Every year, the Tribeca Fest offers up an avalanche of programming that goes beyond film, and dabbles its collective toe into the emotional tempest of video games. After the Summer Game Fest, the only thing that can put me to sleep for a month is another game festival, and yet I went – pressed on by my editor, like a stubborn flower that refuses to see its own end. Something about game festivals brings out the obnoxious critic in me, and I’m almost always convinced that I’m the only person in the room who doesn’t know what they’re talking about, or that I’m ‘too old and dumb.’ So, I went. Often, these events don’t prepare me for the bombardment that is the deluge of misguided metaphors about games, and in turn, they aren’t prepared for my own German-like dervish ranting. I can never stop talking, and every single demon from hell that roams the floor of a gaming convention is ready to give back to me tenfold. From the sound of it, attending this particular festival was akin to visiting a place you never wanted to go back to – but then you fell in love. Well, if my sleepy-eyed dealer is to be believed, then Tribeca Fest returned to Earth this year – with a vengeance. The event showcased seven titles that could either explode the world of gaming, be the best launches of 2022 or be the first of many video games created entirely by indie studios that are – dare I say it? – so monumentally creative that they could set the tone to what we’re going to play for the next decade.
The standout title of Tribeca’s gaming showcase was Goodnight Universe. It was easy to see why it won this year’s Tribeca Games Award. The title from celebrated studio NICE DREAM – the team behind the groundbreaking Before Your Eyes – is as immersive as they come. The story, seen through the eyes of a telekinetic toddler named Isaac, unfolds through blinking to change scene or by using your actual facial expressions to interact with your environment. It’s a groundbreaking take on interactive storytelling, and signals just how seriously studios are now thinking beyond just the game itself, and instead creating true experiences.

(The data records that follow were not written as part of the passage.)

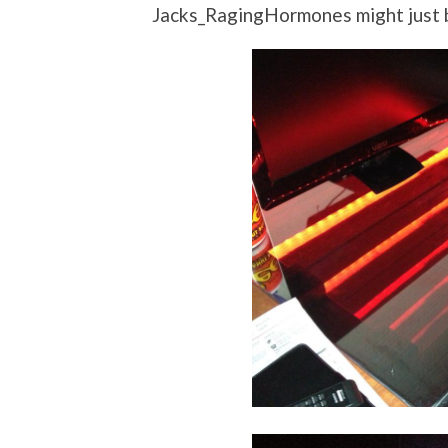
Jacks_RagingHormones might just b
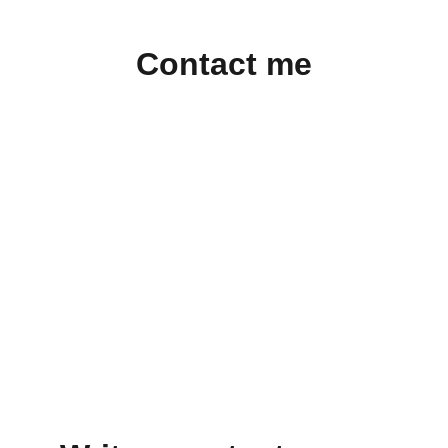
Contact me
Contact:
kali@reconnaissanceart.com
© Kali Tal 2025. All rights reserved.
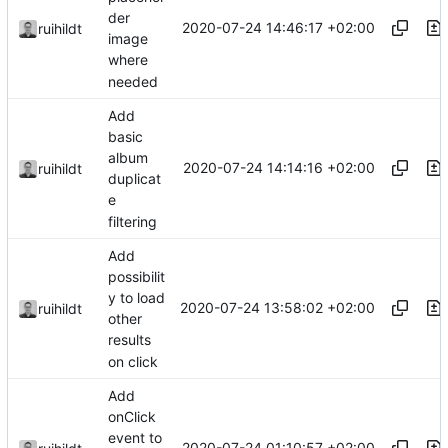
der
2020-07-24 14:46:17 +02:00
ruihildt
image
where
needed
Add
basic
album
2020-07-24 14:14:16 +02:00
ruihildt
duplicat
e
filtering
Add
possibilit
y to load
2020-07-24 13:58:02 +02:00
ruihildt
other
results
on click
Add
onClick
event to
2020-07-24 01:10:57 +02:00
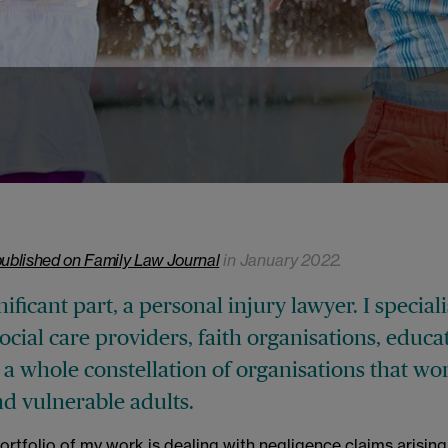
published on Family Law Journal
in January 2022.
nificant part, a personal injury lawyer. I speciali
social care providers, faith organisations, educa
 a whole constellation of organisations that wo
nd vulnerable adults.
portfolio of my work is dealing with negligence claims arising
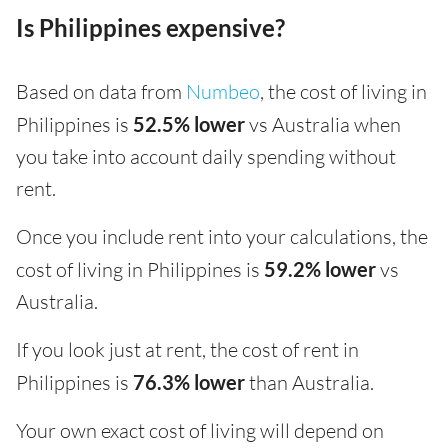
Is Philippines expensive?
Based on data from
Numbeo
, the cost of living in
Philippines is
52.5% lower
vs Australia when
you take into account daily spending without
rent.
Once you include rent into your calculations, the
cost of living in Philippines is
59.2% lower
vs
Australia.
If you look just at rent, the cost of rent in
Philippines is
76.3% lower
than Australia.
Your own exact cost of living will depend on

With Devolver Digital, the studio behind Skate Story formed a difference-in-kind skateboarding game. It’s not the kind of fun, adrenaline-inducing skate game we’ve become accustomed to receiving. Rather, Skate Story drops one in a empty and somewhat creepy, surrealistic world with an unusual objective: the moon has to be eaten. But here we have an example where, despite challenging mechanics, the studio involved went for a particularly evocative narrative.
I fell in love with the watercolour world of Neva at Tribeca from the studios of NOMADA, a spiritual successor to the indie sensation Gris: unless you witnessed Neva in action and saw how it ramps up its gorgeous art style with more playful platforming and combat, you’d never guess it is an obvious continuation of the aesthetic of its predecessor. It’s clear that studios are also not overlooking the game’s mechanics – so the player is invited to linger in the game’s world even longer than if its visuals alone provided a sensation of enchantment.
Another studio mandate, Blue Prince – one of two titles Glitchtopus showed off at Tribeca this year – is a card-based take on roguelite (see above). Tasked with exploring a magical manor encoding its layout on a set of playing cards, the game introduces an innovative perspective on room positioning and exploration strategy.
Studios are picking up on this too, with Thank Goodness You’re Here!, a joyously anarchic game filled with silly little stories and hilarious shenanigans, set in a kooky English village, which offers the kind of madcap adventure that echoes the unbridled chaos of a Untitled Goose Game. This Festival title showcases just how good many studios are becoming at combining the best of adventure with the best of comedy.
The standout to me was Darkwebstreamer, an experiment in text adventure that explores some of the unsettling tendencies of web culture. It’s a reminder of what studios can do when they’re not afraid to throw their hat into the ring and see what they can come up with, when they fuse old forms and new themes to create something new.
For those of us touring the awesome new interactive works highlighted at this year’s Tribeca Fest, it seems clear that their heart and soul are, or should be, the studios that made them. The companies behind these innovations are not just makers of games, but storytellers, artists and explorers of new digital frontiers. They are artists stretching the boundaries of the form of their craft. They are studios. To the extent the games industry continues to grow and evolve, it will be thanks in large part to studios. Paraphrased by Victoria Lavelle from the original text by George Webster
As cultures clamour for ever more immersive digital experiences, studios such as the ones at Tribeca Fest will continue to be at the cutting edge of creativity, reminding us that video games are vessels for self-expression, windows into worlds, and engines for profound storytelling. I am eagerly anticipating the next wave of work from these creative powerhouses, but the one thing I know for certain is that the best is yet to come in gaming.